### ASSIGNMENT
Nothing but the line containing "mit Freilauffunktion" and the lines that follow it to the end of the material below should appear in the answer, each copied exactly.

### SOURCE DATA
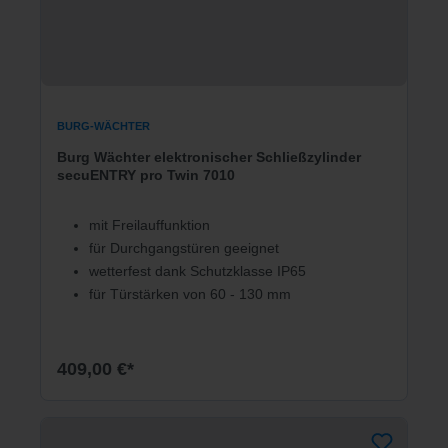
BURG-WÄCHTER
Burg Wächter elektronischer Schließzylinder
secuENTRY pro Twin 7010
mit Freilauffunktion
für Durchgangstüren geeignet
wetterfest dank Schutzklasse IP65
für Türstärken von 60 - 130 mm
409,00 €*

### SOLUTION BELOW
mit Freilauffunktion
für Durchgangstüren geeignet
wetterfest dank Schutzklasse IP65
für Türstärken von 60 - 130 mm
409,00 €*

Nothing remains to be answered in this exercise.